ASPO-USA Co-founder Steve Andrews recently talked with Canadian geoscientist David Hughes on the outlook for shale oil. 

Q: Andrews–Production from shale oil plays has been impressive and has taken the national energy dialogue by storm.  When did you sense that the shale oil plays had the kind of muscle they are currently showing?

A: Hughes—The Bakken certainly came on the radar five years ago, not only in the US but also in Canada. So it certainly caught my attention, but it wasn’t until I started working on my Drill-Baby-Drill report in 2012 that I really got into the data enough to truly understand what was going on with the Bakken.  It certainly was phenomenal.  I looked at production through May of 2012 for that report, and at that point it was already over half-a-million barrels per day.  The Eagle Ford was not anywhere close to that, though the Eagle Ford has caught up and could even be ahead of the Bakken now.

So there is definitely muscle there.  The big question is, how sustainable is that in the long term?

Q:  You’re known for following the numbers closely.  Based on your analysis, how does your view of the next five years of shale oil production compare with that of a couple of the high-profile perspectives: the EIA’s and CitiGroup’s January 2012 forecast?
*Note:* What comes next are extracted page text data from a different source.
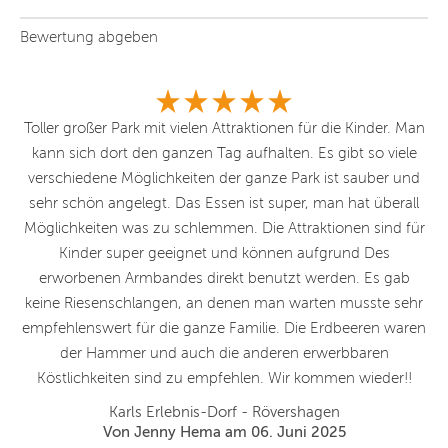
Bewertung abgeben
nt
Toller großer Park mit vielen Attraktionen für die Kinder. Man
Tol
es
kann sich dort den ganzen Tag aufhalten. Es gibt so viele
di
en
verschiedene Möglichkeiten der ganze Park ist sauber und
eue
sehr schön angelegt. Das Essen ist super, man hat überall
Ge
ge
Möglichkeiten was zu schlemmen. Die Attraktionen sind für
Kinder super geeignet und können aufgrund Des
Auf
erworbenen Armbandes direkt benutzt werden. Es gab
E
r
keine Riesenschlangen, an denen man warten musste sehr
m
empfehlenswert für die ganze Familie. Die Erdbeeren waren
der Hammer und auch die anderen erwerbbaren
Köstlichkeiten sind zu empfehlen. Wir kommen wieder!!
Karls Erlebnis-Dorf - Rövershagen
Von Jenny Hema am 06. Juni 2025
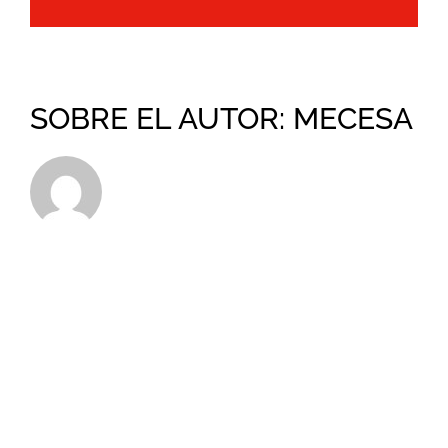
electrónico
SOBRE EL AUTOR:
MECESA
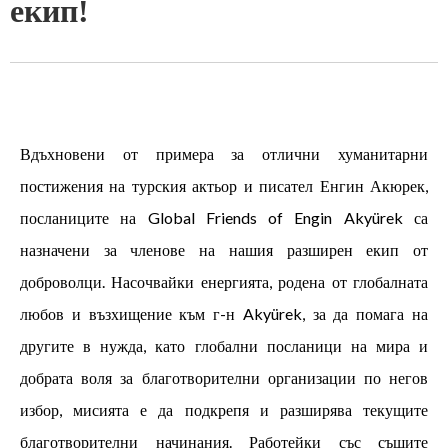
екип!
Вдъхновени от примера за отлични хуманитарни
постижения на турския актьор и писател Енгин Акюрек,
посланиците на Global Friends of Engin Akyürek са
назначени за членове на нашия разширен екип от
доброволци. Насочвайки енергията, родена от глобалната
любов и възхищение към г-н Akyürek, за да помага на
другите в нужда, като глобални посланици на мира и
добрата воля за благотворителни организации по негов
избор, мисията е да подкрепя и разширява текущите
благотворителни начинания. Работейки със същите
A:  It’s interesting that the EIA has changed their outlook.  For example, if you look at the April 2012 Annual Energy Outlook, they projected close to 12,000 locations available to drill in the Bakken and Three Forks formations.  In their April 2013 Outlook, they’ve projected 43,000 drilling locations, so they’ve almost quadrupled their estimate of the number.  And in the Eagle Ford they’ve doubled their estimate of drilling locations to 22,000.  As a result, they’ve doubled their estimate of recoverable oil.  However, if you look at the 2013 EIA forecast for tight oil, they’re actually pretty conservative compared to CitiGroup.  The 2013 EIA reference case forecast projects a second peak in US oil production in about 2019, reflecting a 2020 peak and decline of tight oil.

In last year’s Outlook, the EIA had an estimated EUR [Estimated Ultimate Recoverable] figure for the average Bakken oil well of 550,000 barrels of oil.  Since then they’ve actually lowered that quite a bit, to an average of 93,000, 211,000 and 372,000 barrels for Montana, non-core North Dakota and core North Dakota areas, respectively, while radically increasing their estimate of drillable locations.  So the EIA is a voice of conservatism compared to CitiGroup.  Ed Morse’s January 2012 CitiGroup report suggested that the Bakken and Eagle Ford would each rise to more than one million barrels per day and would plateau there until at least 2022 and presumably beyond that.

But when you look at any projections they critically depend on how many drillable locations you have.  I looked at EIA’s estimates for the Bakken and compared them to maps of well productivity and distribution (figures 1 and 2), and I would say they have over-estimated the number of remaining drillable locations by about 60%.  So if the EIA’s well density for the Bakken—two wells per section—is correct, there may be 26,000 locations total.  There have been about 6,000 wells drilled to date, so that leaves about 20,000 left to be drilled.